7. So I never let DevHub use my domains again because I did NOT trust them a bit. I am being very honest here. I can be rude because I am the one who suffered 1500 domains getting de-indexed from google because of EvoLanding’s fault. But I guess I thought I learned my lesson and I moved on.
8. Then came Rob M. on the scene and I kept checking his posts and other activities as I always thought he is different, calm, and more trust-worthy. I asked him lots of questions and he mostly provided answers about their epik system. I belived Epik is also a version of EvoLanding platforn just like DevHub.
9.But then Rob came with this guarantee that anyone who is not happy with their epik portal can get $249 back. Ok I then tried one of my domains on epik.
10. It has been almost 6 months and I did not have much success with revenue so far. I also quickly realized that epik portals were all looking same, nothing really unique from site to site and started getting worried. But since I had only one domain on epik (not 1500 like before) so I kind thought it should be ok, so I let my site on epik stay as Rob kept telling it will get better.
11. Fast forward to yesterday, my site has been de-indexed from google.
12. Now I am scrathing my head and feeling stupid thinking I should have learned my lessons from EvoLanding nightmare. But anyway, it was only one domains, I think I learned but did not lean 100% yet.
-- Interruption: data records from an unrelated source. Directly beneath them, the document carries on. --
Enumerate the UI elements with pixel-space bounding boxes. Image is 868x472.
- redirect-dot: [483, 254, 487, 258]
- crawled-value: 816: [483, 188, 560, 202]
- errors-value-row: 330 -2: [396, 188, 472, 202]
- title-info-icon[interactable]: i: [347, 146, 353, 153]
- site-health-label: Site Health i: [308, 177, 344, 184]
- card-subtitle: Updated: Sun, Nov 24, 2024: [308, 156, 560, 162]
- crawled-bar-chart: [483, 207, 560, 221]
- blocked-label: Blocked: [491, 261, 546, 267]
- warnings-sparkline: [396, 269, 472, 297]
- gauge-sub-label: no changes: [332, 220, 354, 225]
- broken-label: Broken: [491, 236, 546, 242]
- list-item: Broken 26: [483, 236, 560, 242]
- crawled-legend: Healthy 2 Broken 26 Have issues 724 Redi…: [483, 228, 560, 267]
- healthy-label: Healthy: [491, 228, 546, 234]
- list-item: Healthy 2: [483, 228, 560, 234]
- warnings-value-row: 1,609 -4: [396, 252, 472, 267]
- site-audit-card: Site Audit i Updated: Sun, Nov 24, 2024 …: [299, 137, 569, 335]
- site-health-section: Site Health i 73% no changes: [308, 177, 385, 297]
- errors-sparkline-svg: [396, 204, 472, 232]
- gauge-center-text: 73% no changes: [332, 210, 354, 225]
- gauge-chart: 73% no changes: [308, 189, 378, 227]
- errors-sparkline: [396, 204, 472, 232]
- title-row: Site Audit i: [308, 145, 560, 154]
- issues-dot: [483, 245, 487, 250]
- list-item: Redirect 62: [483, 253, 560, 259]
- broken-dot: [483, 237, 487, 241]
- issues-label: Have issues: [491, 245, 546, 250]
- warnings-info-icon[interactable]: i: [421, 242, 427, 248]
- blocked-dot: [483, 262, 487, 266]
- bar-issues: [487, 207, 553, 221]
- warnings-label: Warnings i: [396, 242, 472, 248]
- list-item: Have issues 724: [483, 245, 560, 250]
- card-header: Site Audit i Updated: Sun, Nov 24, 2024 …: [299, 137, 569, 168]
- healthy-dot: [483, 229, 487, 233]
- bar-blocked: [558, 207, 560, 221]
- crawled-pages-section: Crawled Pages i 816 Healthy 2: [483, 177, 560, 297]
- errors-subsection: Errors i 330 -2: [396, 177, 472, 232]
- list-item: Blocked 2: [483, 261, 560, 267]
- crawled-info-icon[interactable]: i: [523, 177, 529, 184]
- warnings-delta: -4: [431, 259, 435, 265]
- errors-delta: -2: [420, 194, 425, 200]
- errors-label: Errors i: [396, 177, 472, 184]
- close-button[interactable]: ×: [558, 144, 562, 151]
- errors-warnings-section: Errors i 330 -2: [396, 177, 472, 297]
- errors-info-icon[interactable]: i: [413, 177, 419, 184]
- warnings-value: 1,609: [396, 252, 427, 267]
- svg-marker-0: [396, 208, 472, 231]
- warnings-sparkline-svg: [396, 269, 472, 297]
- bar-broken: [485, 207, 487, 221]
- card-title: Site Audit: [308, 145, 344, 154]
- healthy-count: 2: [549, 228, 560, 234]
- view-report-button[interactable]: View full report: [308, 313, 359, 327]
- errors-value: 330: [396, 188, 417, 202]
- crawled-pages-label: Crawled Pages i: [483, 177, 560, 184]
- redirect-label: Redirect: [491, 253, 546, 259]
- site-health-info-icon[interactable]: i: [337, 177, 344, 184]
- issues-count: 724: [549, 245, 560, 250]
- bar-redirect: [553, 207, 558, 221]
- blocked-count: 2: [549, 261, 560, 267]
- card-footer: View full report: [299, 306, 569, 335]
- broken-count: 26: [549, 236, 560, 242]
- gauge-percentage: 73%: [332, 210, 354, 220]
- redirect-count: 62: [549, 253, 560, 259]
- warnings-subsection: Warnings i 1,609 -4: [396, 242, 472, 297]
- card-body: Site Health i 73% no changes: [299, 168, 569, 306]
13. Now I know that I will never-ever use any cookie cutter mass development platform. There are so many free/cheap platforms available now like wordpress templates etc that just a barebone site will be better treated by google than these mass produced sites. Why not use just a WordPress template and have simple sites…..no need to put mass produced content…..just 1 page simple sites which will be unique and google never really de-index these sites….just don’t cross link from same IP.
14. Finally, I still respect Rob M. but I don’t know what to make of his new promise of free upgrade to e-commerce sites. I don’t know how that will help if our sites are still de-indexed from google.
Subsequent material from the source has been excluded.